The most dramatic change came for the Wyoming unit in 1961 when it changed from an Air Defense Command Fighter-Interceptor unit to flying C-119 Flying Boxcars and airlifting medical patients, with the newly designated 187th Aeromedical Transport Squadron becoming part of Military Air Transport Service (MATS).

On 21 June 1963 the 187th received Lockheed C-121 Super Constellation aircraft and expanded its military airlift role to worldwide mission capabilities. Entering the realm of Southeast Asia and the Vietnam War, the Wyoming Air Guard flew its first mission into the Southeast Asia theater combat zone in late 1964, and continued to do so throughout the Vietnam War years.
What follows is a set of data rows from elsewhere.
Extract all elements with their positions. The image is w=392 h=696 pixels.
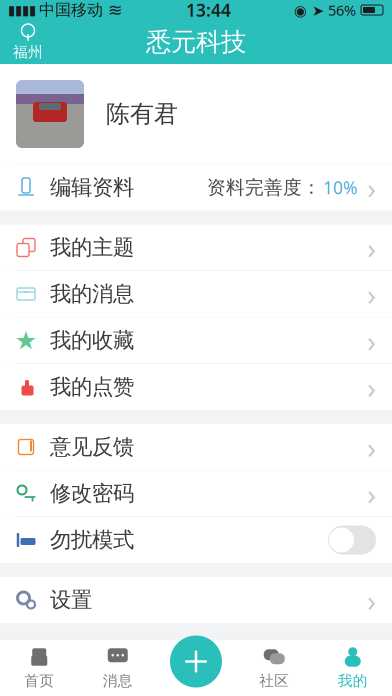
button[interactable]: 我的点赞: [0, 364, 392, 410]
staticText: 我的: [338, 672, 368, 690]
button[interactable]: 编辑资料: [0, 164, 392, 210]
staticText: 中国移动: [39, 0, 103, 20]
staticText: 13:44: [186, 0, 231, 22]
staticText: ›: [367, 580, 376, 620]
button[interactable]: 我的消息: [0, 271, 392, 318]
staticText: 消息: [103, 672, 133, 690]
staticText: 资料完善度：: [207, 176, 321, 199]
staticText: 我的点赞: [50, 374, 134, 400]
staticText: ›: [367, 168, 376, 207]
button[interactable]: 修改密码: [0, 470, 392, 517]
button[interactable]: 社区: [235, 640, 314, 696]
button[interactable]: 陈有君: [0, 64, 392, 164]
staticText: ›: [367, 274, 376, 314]
button[interactable]: 首页: [0, 640, 78, 696]
staticText: 我的主题: [50, 234, 134, 261]
button[interactable]: 设置: [0, 577, 392, 623]
staticText: 修改密码: [50, 480, 134, 507]
staticText: ›: [367, 228, 376, 267]
button[interactable]: 消息: [78, 640, 157, 696]
staticText: 编辑资料: [50, 174, 134, 201]
staticText: ▮▮▮▮: [8, 2, 36, 18]
staticText: 陈有君: [106, 99, 178, 129]
button[interactable]: Location: 福州: [0, 20, 56, 64]
staticText: 我的收藏: [50, 327, 134, 354]
staticText: 设置: [50, 587, 92, 613]
staticText: 我的消息: [50, 281, 134, 307]
staticText: ›: [367, 428, 376, 466]
button[interactable]: Add: [170, 636, 222, 688]
staticText: ◉ ➤ 56%: [294, 0, 356, 20]
staticText: ›: [367, 321, 376, 360]
button[interactable]: 勿扰模式: [0, 517, 392, 563]
button[interactable]: 意见反馈: [0, 424, 392, 470]
staticText: ›: [367, 474, 376, 513]
button[interactable]: ★: [0, 318, 392, 364]
button[interactable]: 我的主题: [0, 224, 392, 271]
staticText: 勿扰模式: [50, 527, 134, 553]
staticText: 意见反馈: [50, 434, 134, 460]
staticText: ›: [367, 368, 376, 406]
staticText: 福州: [13, 43, 43, 61]
staticText: 悉元科技: [146, 26, 246, 58]
staticText: 社区: [259, 672, 289, 690]
staticText: 首页: [24, 672, 54, 690]
staticText: ≋: [108, 0, 123, 20]
staticText: ★: [14, 326, 38, 355]
button[interactable]: 我的: [314, 640, 392, 696]
staticText: 10%: [323, 176, 357, 199]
In January 1966, the unit became the 153d Military Airlift Group [153d MAG], under the Military Airlift Command.

In 1972, the 187th received its first turboprop Lockheed C-130B Hercules aircraft, and became a tactical airlift squadron. The C-130 is one of the toughest and most versatile aircraft ever built, and which the unit continues to fly over 40 years later. In 1975, the Wyoming Air Guard was selected for the special role of aerial fire fighting. Two Wyoming C-130s were equipped with Modular Airborne FireFighting System (MAFFS) and began water/fire retardant bombing of fires throughout the United States. Those fire fighting missions still continue through the present.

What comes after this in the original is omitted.